*WHAT TO DO*. Every record below must be copied exactly, with images dropped.

*RECORDS FOR THIS EXERCISE*.
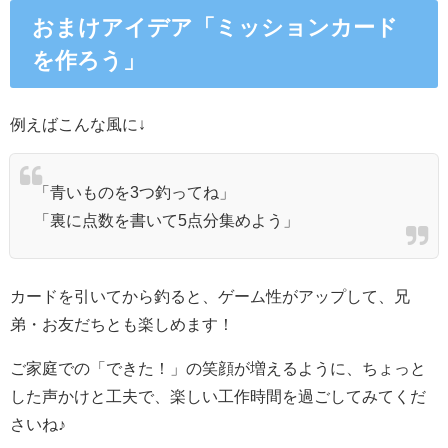
おまけアイデア「ミッションカード
を作ろう」
例えばこんな風に↓
「青いものを3つ釣ってね」
「裏に点数を書いて5点分集めよう」
カードを引いてから釣ると、ゲーム性がアップして、兄
弟・お友だちとも楽しめます！
ご家庭での「できた！」の笑顔が増えるように、ちょっと
した声かけと工夫で、楽しい工作時間を過ごしてみてくだ
さいね♪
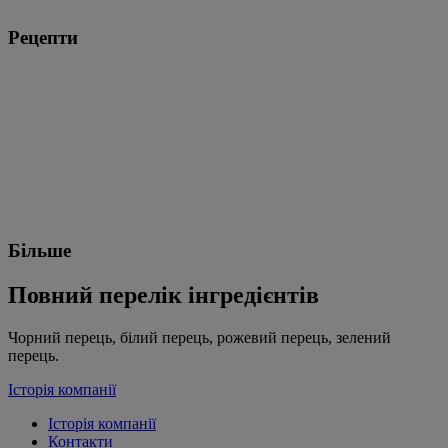
Рецепти
Більше
Повний перелік інгредієнтів
Чорний перець, білий перець, рожевий перець, зелений
перець.
Історія компанії
Історія компанії
Контакти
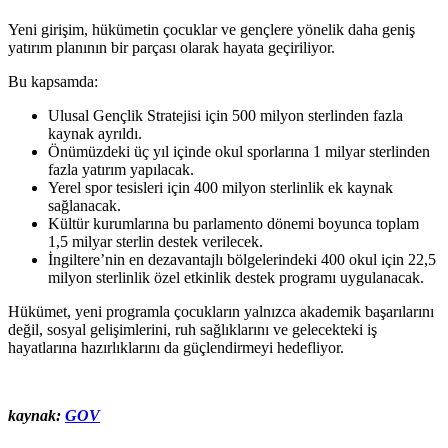
Yeni girişim, hükümetin çocuklar ve gençlere yönelik daha geniş
yatırım planının bir parçası olarak hayata geçiriliyor.
Bu kapsamda:
Ulusal Gençlik Stratejisi için 500 milyon sterlinden fazla
kaynak ayrıldı.
Önümüzdeki üç yıl içinde okul sporlarına 1 milyar sterlinden
fazla yatırım yapılacak.
Yerel spor tesisleri için 400 milyon sterlinlik ek kaynak
sağlanacak.
Kültür kurumlarına bu parlamento dönemi boyunca toplam
1,5 milyar sterlin destek verilecek.
İngiltere’nin en dezavantajlı bölgelerindeki 400 okul için 22,5
milyon sterlinlik özel etkinlik destek programı uygulanacak.
Hükümet, yeni programla çocukların yalnızca akademik başarılarını
değil, sosyal gelişimlerini, ruh sağlıklarını ve gelecekteki iş
hayatlarına hazırlıklarını da güçlendirmeyi hedefliyor.
kaynak:
GOV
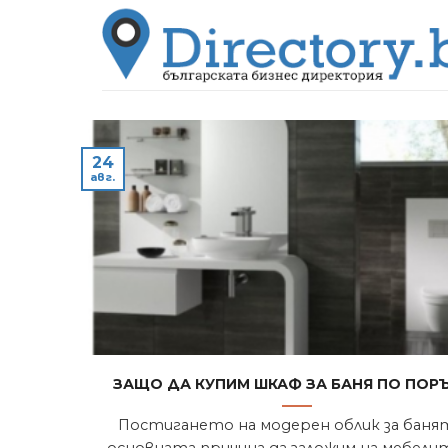
Skip
to
content
24
авг.
Защо да купим шкаф за баня по пор
Постигането на модерен облик за баня
основната причина да заложим на мебели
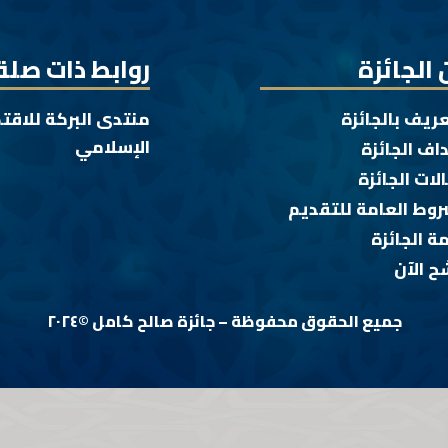
 الجائزة
روابط ذات صلة
عريف بالجائزة
منتدى البركة للاقت
الإسلامي
اف الجائزة
لات الجائزة
روط العامة للتقديم
ة الجائزة
ح الآن
جميع الحقوق محفوظة – جائزة صالح كامل ©٢٠٢٤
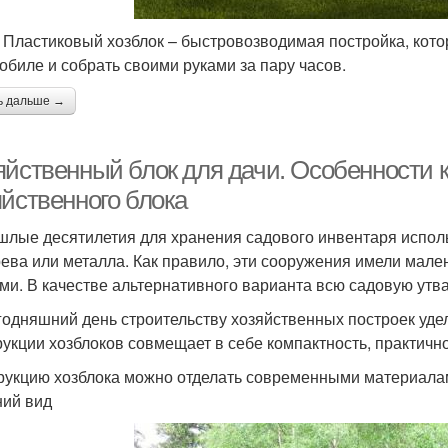
. Пластиковый хозблок – быстровозводимая постройка, кото
обиле и собрать своими руками за пару часов.
ь дальше →
яйственный блок для дачи. Особенности 
яйственного блока
шлые десятилетия для хранения садового инвентаря испол
рева или металла. Как правило, эти сооружения имели мал
ми. В качестве альтернативного варианта всю садовую утва
годняшний день строительству хозяйственных построек уд
рукции хозблоков совмещает в себе компактность, практично
рукцию хозблока можно отделать современными материалами
ий вид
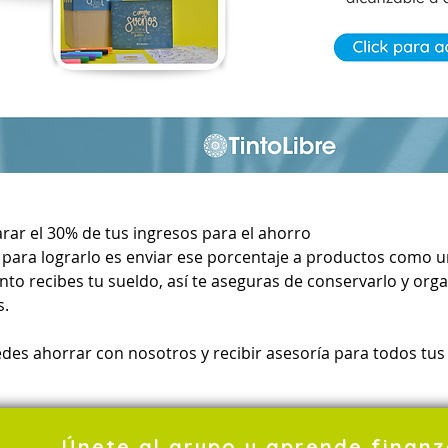
rar el 30% de tus ingresos para el ahorro
ara lograrlo es enviar ese porcentaje a productos como u
nto recibes tu sueldo, así te aseguras de conservarlo y orga
s.
des ahorrar con nosotros y recibir asesoría para todos tus
Únete al grupo y aprende finanz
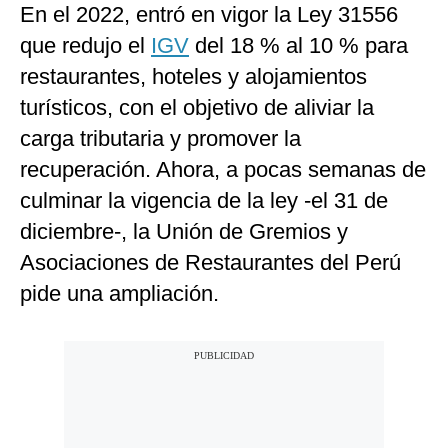
En el 2022, entró en vigor la Ley 31556
que redujo el
IGV
del 18 % al 10 % para
restaurantes, hoteles y alojamientos
turísticos, con el objetivo de aliviar la
carga tributaria y promover la
recuperación. Ahora, a pocas semanas de
culminar la vigencia de la ley -el 31 de
diciembre-, la Unión de Gremios y
Asociaciones de Restaurantes del Perú
pide una ampliación.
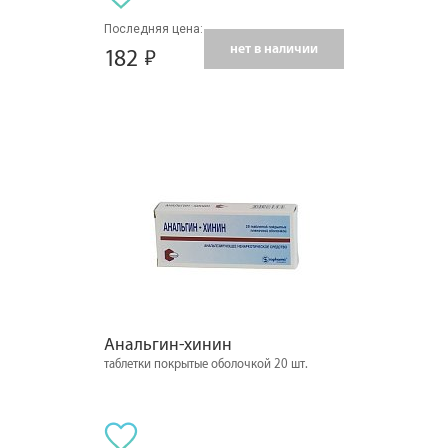
Последняя цена:
нет в наличии
182
Анальгин-хинин
таблетки покрытые оболочкой 20 шт.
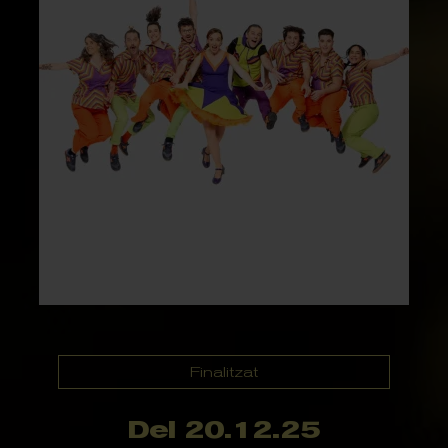
Finalitzat
Del 20.12.25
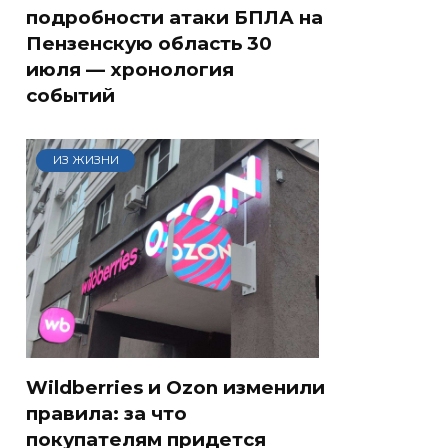
подробности атаки БПЛА на
Пензенскую область 30
июля — хронология
событий
ИЗ ЖИЗНИ
Wildberries и Ozon изменили
правила: за что
покупателям придется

*EXERCISE OUTPUT*.
おまけアイデア「ミッションカード
を作ろう」
例えばこんな風に↓
「青いものを3つ釣ってね」
「裏に点数を書いて5点分集めよう」
カードを引いてから釣ると、ゲーム性がアップして、兄
弟・お友だちとも楽しめます！
ご家庭での「できた！」の笑顔が増えるように、ちょっと
した声かけと工夫で、楽しい工作時間を過ごしてみてくだ
さいね♪
Рецепти
Більше
Повний перелік інгредієнтів
Чорний перець, білий перець, рожевий перець, зелений
перець.
Історія компанії
Історія компанії
Контакти
Yeni girişim, hükümetin çocuklar ve gençlere yönelik daha geniş
yatırım planının bir parçası olarak hayata geçiriliyor.
Bu kapsamda:
Ulusal Gençlik Stratejisi için 500 milyon sterlinden fazla
kaynak ayrıldı.
Önümüzdeki üç yıl içinde okul sporlarına 1 milyar sterlinden
fazla yatırım yapılacak.
Yerel spor tesisleri için 400 milyon sterlinlik ek kaynak
sağlanacak.
Kültür kurumlarına bu parlamento dönemi boyunca toplam
1,5 milyar sterlin destek verilecek.
İngiltere’nin en dezavantajlı bölgelerindeki 400 okul için 22,5
milyon sterlinlik özel etkinlik destek programı uygulanacak.
Hükümet, yeni programla çocukların yalnızca akademik başarılarını
değil, sosyal gelişimlerini, ruh sağlıklarını ve gelecekteki iş
hayatlarına hazırlıklarını da güçlendirmeyi hedefliyor.
kaynak:
GOV
Skip
to
content
24
авг.
Защо да купим шкаф за баня по пор
Постигането на модерен облик за баня
основната причина да заложим на мебели
 الجائزة
روابط ذات صلة
عريف بالجائزة
منتدى البركة للاقت
الإسلامي
اف الجائزة
لات الجائزة
روط العامة للتقديم
ة الجائزة
ح الآن
جميع الحقوق محفوظة – جائزة صالح كامل ©٢٠٢٤
. Пластиковый хозблок – быстровозводимая постройка, кото
обиле и собрать своими руками за пару часов.
ь дальше →
яйственный блок для дачи. Особенности 
яйственного блока
шлые десятилетия для хранения садового инвентаря испол
рева или металла. Как правило, эти сооружения имели мал
ми. В качестве альтернативного варианта всю садовую утва
годняшний день строительству хозяйственных построек уд
рукции хозблоков совмещает в себе компактность, практично
рукцию хозблока можно отделать современными материалами
ий вид
rar el 30% de tus ingresos para el ahorro
ara lograrlo es enviar ese porcentaje a productos como u
nto recibes tu sueldo, así te aseguras de conservarlo y orga
s.
des ahorrar con nosotros y recibir asesoría para todos tus
Únete al grupo y aprende finanz
En el 2022, entró en vigor la Ley 31556
que redujo el
IGV
del 18 % al 10 % para
restaurantes, hoteles y alojamientos
turísticos, con el objetivo de aliviar la
carga tributaria y promover la
recuperación. Ahora, a pocas semanas de
culminar la vigencia de la ley -el 31 de
diciembre-, la Unión de Gremios y
Asociaciones de Restaurantes del Perú
pide una ampliación.
Последняя цена:
нет в наличии
182
Анальгин-хинин
таблетки покрытые оболочкой 20 шт.
Finalitzat
Del 20.12.25
подробности атаки БПЛА на
Пензенскую область 30
июля — хронология
событий
ИЗ ЖИЗНИ
Wildberries и Ozon изменили
правила: за что
покупателям придется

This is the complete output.